JAKARTA - Bitcoin is dropping below $105,000 amid heated geopolitical tensions and massive liquidation in the derivative and spot markets, thus providing widespread negative pressure on the crypto market.

The decline comes as Israeli attacks on Iran are at the center of attention, prompting investors to prefer to seek safer instruments and stay away from risks.

Based on Coinclass data, liquidation reached 1.148 million US dollars, when this news was written. Bitcoin trading volume also reached 369 billion US dollars, while the total crypto market capitalization fell 3.38 percent.

Ethereum (ETH) is down 9.5 percent, XRP is down 5.71 percent, and Solana (SOL) is down 10.16%. The decline gave a more careful signal to the market, especially when the current movement looks similar to what happened in January 2025.

INDODAX Vice President, Antony Kusuma, said that oni's thing is indeed a normal and healthy process in the midst of the ongoing uptrend.

"Investors are in the process of taking reposition, while waiting for a more mature momentum to go further," said Antony, in his statement, Friday, June 13.

Antony also sees that the current mass liquidation process is not a negative signal to fear, but rather a leverage cleaning that is needed to maintain market stability.

"This is like a detoxification process. The market is cleaning a position that is considered overleaved so that later the movement will be healthier and more mature when there is a rebound," he said.

Antony emphasized that investors who are able to maintain a long-term vision and are able to make purchases when there is panic can actually get greater opportunities.

"Uncertainty is always a challenge, but also an opportunity, if we are able to learn and maintain a mature mentality when there is turmoil in the market," said Antony more widely.

The liquidation process also occurs in line with the widespread adoption process and improvements to the technological aspects that are currently happening in the crypto ecosystem.

In addition to the pressure from liquidation and similar movement patterns, Bitcoin is also being squeezed by macroeconomic conditions, namely the Fed's reduced interest rate reduction opportunity. The FedWatch tool notes that the probability for a decline in interest rates at FOMC 18 June 2025 reached 0%. Investors are laying a greater probability (99.8%) that the Fed will hold back interest rates at the meeting.

In addition to the Fed and inflation, investors are also looking at the release of US Producer Price Index (PPI) data on June 12, 2025. The US consumer price index (CPI) was recorded at 2.4 percent. The release of the PPI data also has the potential to increase negative pressure on the movement of Bitcoin.
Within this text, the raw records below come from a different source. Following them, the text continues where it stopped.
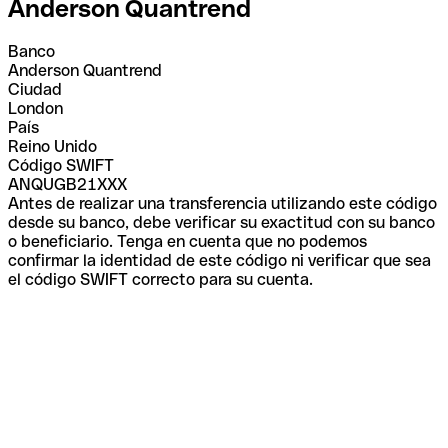
Anderson Quantrend
Banco
Anderson Quantrend
Ciudad
London
País
Reino Unido
Código SWIFT
ANQUGB21XXX
Antes de realizar una transferencia utilizando este código
desde su banco, debe verificar su exactitud con su banco
o beneficiario. Tenga en cuenta que no podemos
confirmar la identidad de este código ni verificar que sea
el código SWIFT correcto para su cuenta.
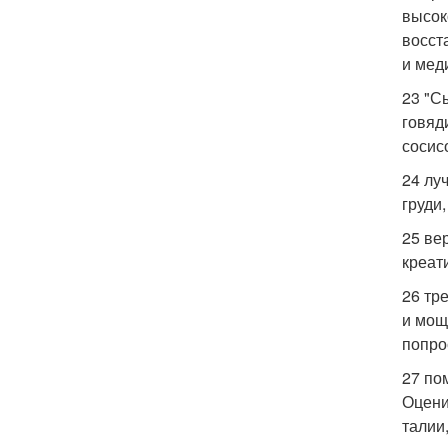
высок
восст
и мед
23 "С
говяд
сосис
24 лу
груди
25 ве
креат
26 тр
и мощ
попро
27 по
Оцени
талии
Antony also appealed to investors to learn more independently, do research, and understand the instruments they purchased, not just based on rumors or movements for a moment.

"This is the time to do due diligence, look for opportunities that are in accordance with each other's vision and risk tolerance, so that they can achieve more mature and maximum investment goals," he said.

Trustworthy platforms are also important. INDODAX, said Antony, always maintains security and transparency in order to protect customer funds.

"We also continue to provide education and provide up-to-date information about market movements and blockchain technology, so that customers are more mature when making investment decisions," he added.

Antony also emphasized that the current decline is not a apocalypse, but an important process that must be passed before the next positive momentum arrives.

"This is a process that must be accompanied by patience, maturity, and long-term vision. By understanding what happened and learning from it, investors can be better prepared and superior in the midst of the challenges that are currently happening in the crypto market," concluded Antony.